The church at the fishing village of St Monans in Fife church stands on an ancient religious site and is reported to be the closest church to the sea in the country, with the boundary wall of the churchyard doubling up as the sea wall. There are conflicting stories on the origins of the church, some say St Monan himself visited during the 7th century and had a chapel built on the site, others say his relics were brought here in the 9th century, and shrine was built to house them. The site was believed to have magical healing powers and this reputation grew in the 14th century, when it was claimed that King David II, son of Robert the Bruce, was brought here having suffered severe injuries at battle. Miraculously, he made a full recovery and to show his appreciation to the Saint, he funded the construction of a new, larger church on the site.
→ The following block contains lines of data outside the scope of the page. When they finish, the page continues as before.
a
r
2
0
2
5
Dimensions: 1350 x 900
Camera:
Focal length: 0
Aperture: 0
Work started in 1362, and took 8 years to complete. The church was extensively damaged by attacking English naval forces in 1544, during the period in history known as ‘the rough wooing’, when King Henry 8th of England was trying to force a marriage between his son, Edward, and the young Mary, Queen of Scots.
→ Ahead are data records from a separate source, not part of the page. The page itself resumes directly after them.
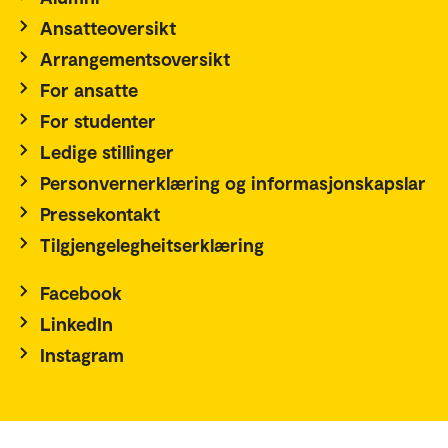
Ansatteoversikt
Arrangementsoversikt
For ansatte
For studenter
Ledige stillinger
Personvernerklæring og informasjonskapslar
Pressekontakt
Tilgjengelegheitserklæring
Facebook
LinkedIn
Instagram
The church later became connected with the witch trials in Scotland.
One of the main methods to break those accused into confessing to witchcraft, was sleep deprivation, and it may be from an incident at St Monans where this tradition was strengthened. In the 15th Century, a local woman named Grizzie was accused of witchcraft, and sentenced to be burned at the stake. While waiting to be taken to be executed, the guards thought nothing of her falling asleep, they had already done their job and had the confession. As soon as she fell into a deep sleep however, it is said she transformed into a droning beetle, and escaped. She was never again seen in human form, and all of those who were involved in her trial and conviction, were plagued for the rest of their lives with the sound of a droning beetle in their ears. After this, no witch was to be allowed to sleep, even after conviction. For the witches that were burnt at the stake, their ashes were placed in a loft space in the top of the church steeple, known as the Brunt Laft, where the wind from the sea would blow and scatter them far and wide.
The church is said to be haunted by the figure of a woman. In one reported incident, a young man whose role it was to clear and relight the furnace in the church had just completed his duties and was leaving the church, when his eye was drawn to a light shining from high up in the spire. He was mesmerised by the light on such a dark morning, and as he watched, he was suddenly gripped with fear when he realised it had developed into the face of a woman, who was looking back at him. He fled to the minister’s house and, as he was recalling what he had just witnessed, he fell silent. Behind where the minister stood was a painting of his deceased wife, and the young man instantly recognised her as the face that he had just seen at the tower. Off course with the connection of the witch trials and the church tower, many believe instead that the ghostly woman is in fact one of those accused of witchcraft, and left in the tower to be scattered by the wind rather than given a Christian burial.